In [None]:
import pandas as pd
import datetime as dt
import numpy as np

In [None]:
def convert_F_to_C(temp):
    return((temp-32)/1.8)

In [None]:
weather = pd.read_csv("./atlanta_weather_summary_1999-2019.csv")
#selects weather data from Atlanta Hartsfield International Airport
airport_weather = weather.loc[weather['STATION'] == "USW00013874"]

In [None]:
airport_weather.PRCP.isna().sum()

In [None]:
airport_weather = airport_weather[['DATE','TMIN','TMAX','PRCP']]
#interpolates to fill in 1 missing value for PRCP
airport_weather = airport_weather.interpolate()
airport_weather.PRCP.isna().sum()

In [None]:
airport_weather.loc[:,"TCMAX"] = convert_F_to_C(airport_weather.loc[:,"TMAX"])
airport_weather.loc[:,"TCMIN"] = convert_F_to_C(airport_weather.loc[:,"TMIN"])
#Calculates Growing Degree Days
#(A measure of heat accumulation used by horticulturists
# gardeners and farmers)
airport_weather.loc[:,"GDD"] = (airport_weather.loc[:,"TCMAX"]+airport_weather.loc[:,"TCMIN"])/2-10

In [None]:
airport_weather.loc[airport_weather["GDD"]<0,"GDD"] = 0

In [None]:
airport_weather.loc[:,"DATE"] =  pd.to_datetime(airport_weather.loc[:,"DATE"])

In [None]:
def add_gdd_sum(df, year):
    #calculates cumulative growing degree days
    #starting at Jan 1 each year
    year_match_boolean_vector = df.loc[:,"DATE"].dt.year == year
    df = df.loc[year_match_boolean_vector,:]
    df.loc[:,'GDDSUM'] = df.loc[:,'GDD'].cumsum()
    df.DATE.min()
    return(df)
train_weather = add_gdd_sum(airport_weather, 2000)
for y in list(range(2001,2020)):
    train_weather = train_weather.append(add_gdd_sum(airport_weather,y))

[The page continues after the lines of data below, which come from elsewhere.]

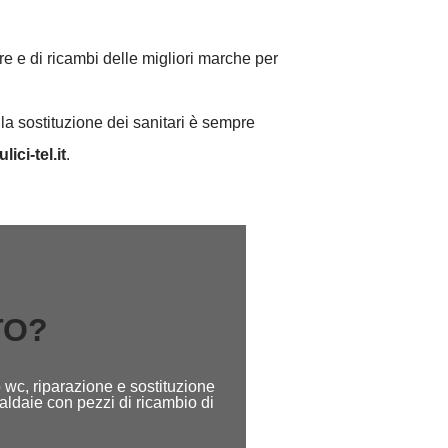
re e di ricambi delle migliori marche per
la sostituzione dei sanitari è sempre
lici-tel.it
.
TO?
 wc, riparazione e sostituzione
caldaie con pezzi di ricambio di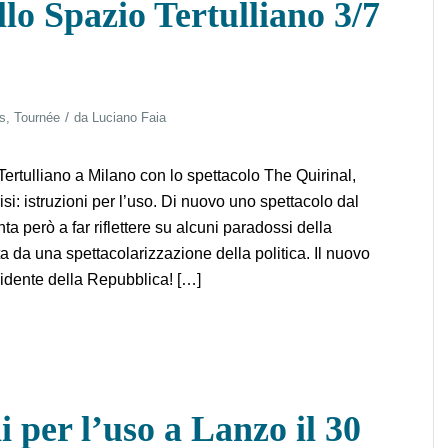
lo Spazio Tertulliano 3/7
/
s
,
Tournée
da
Luciano Faia
rtulliano a Milano con lo spettacolo The Quirinal,
i: istruzioni per l’uso. Di nuovo uno spettacolo dal
a però a far riflettere su alcuni paradossi della
da una spettacolarizzazione della politica. Il nuovo
idente della Repubblica! […]
ni per l’uso a Lanzo il 30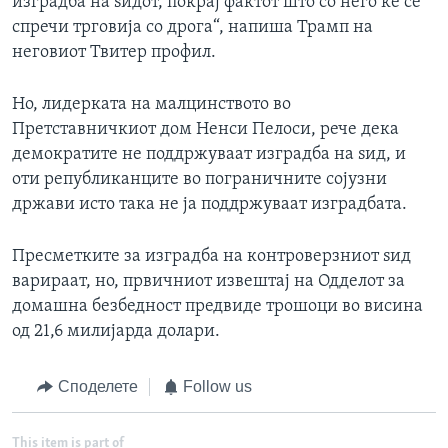
изградба на ѕидот, покрај фактот што со него ќе се
спречи трговија со дрога“, напиша Трамп на
неговиот Твитер профил.
Но, лидерката на малцинството во
Претставничкиот дом Ненси Пелоси, рече дека
демократите не поддржуваат изградба на ѕид, и
оти републиканците во пограничните сојузни
држави исто така не ја поддржуваат изградбата.
Пресметките за изградба на контроверзниот ѕид
варираат, но, првичниот извештај на Одделот за
домашна безбедност предвиде трошоци во висина
од 21,6 милијарда долари.
Споделете
Follow us
This item is part of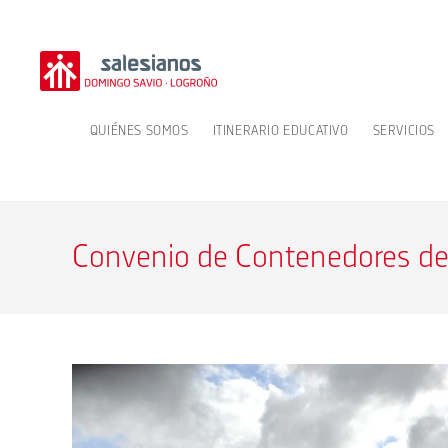
Ir
al
contenido
QUIÉNES SOMOS
ITINERARIO EDUCATIVO
SERVICIOS
Convenio de Contenedores de 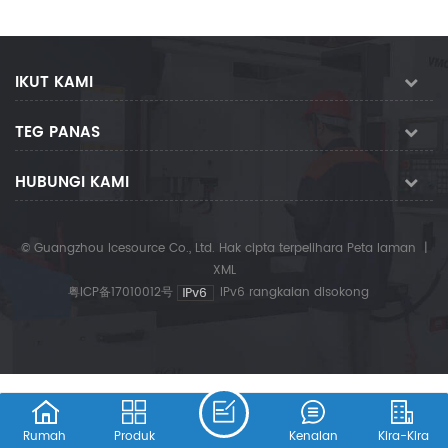
IKUT KAMI
TEG PANAS
HUBUNGI KAMI
© Guangzhou Icesource Co., Ltd. Hak cipta terpelihara
Peta laman
|
XML
粤ICP备17010012号
IPv6 rangkaian disokong
Rumah
Produk
Kenalan
Kira-Kira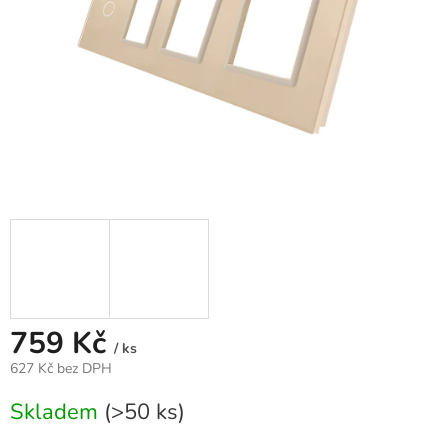
759 Kč
/ ks
627 Kč bez DPH
Měrná
Skladem
(>50 ks)
cena: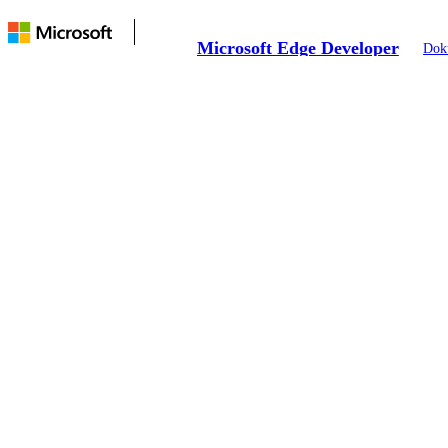
Microsoft Edge Developer
Dok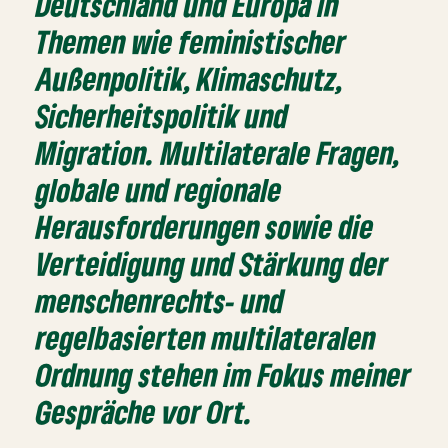
Deutschland und Europa in
Themen wie feministischer
Außenpolitik, Klimaschutz,
Sicherheitspolitik und
Migration. Multilaterale Fragen,
globale und regionale
Herausforderungen sowie die
Verteidigung und Stärkung der
menschenrechts- und
regelbasierten multilateralen
Ordnung stehen im Fokus meiner
Gespräche vor Ort.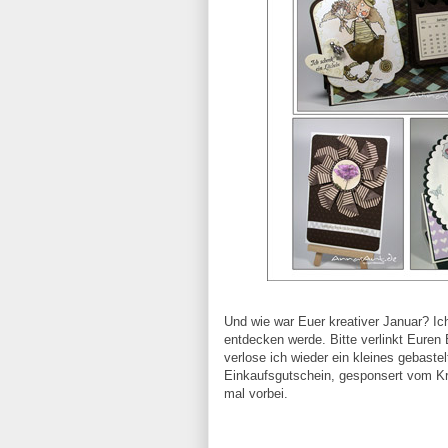
Und wie war Euer kreativer Januar? Ic
entdecken werde. Bitte verlinkt Euren 
verlose ich wieder ein kleines gebastel
Einkaufsgutschein, gesponsert vom Kr
mal vorbei.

train_weather.GDDSUM.plot()

In [None]:
def add_shifted_column(df,colname,shift_num):
    # offset the time of a specified column
    # filling in zeros in the beginning positions
    # emptied by the offset
    shifted_colname = colname + "_shift" + str(shift_num)
    df.loc[:,shifted_colname] = df.loc[:,colname].shift(periods=shift_num, fill_value=0)
    return(df)

def add_shifted_group(train_weather, shift_num):
    train_weather = add_shifted_column(train_weather,"PRCP",shift_num)
    train_weather = add_shifted_column(train_weather,"GDDSUM",shift_num)
    train_weather = add_shifted_column(train_weather,"GDD",shift_num)
    train_weather = add_shifted_column(train_weather,"TMIN",shift_num)
    train_weather = add_shifted_column(train_weather,"TMAX",shift_num)
    return(train_weather)
    
train_weather = add_shifted_group(train_weather,7)
train_weather = add_shifted_group(train_weather,14)    
train_weather = add_shifted_group(train_weather,30)
train_weather = add_shifted_group(train_weather,60)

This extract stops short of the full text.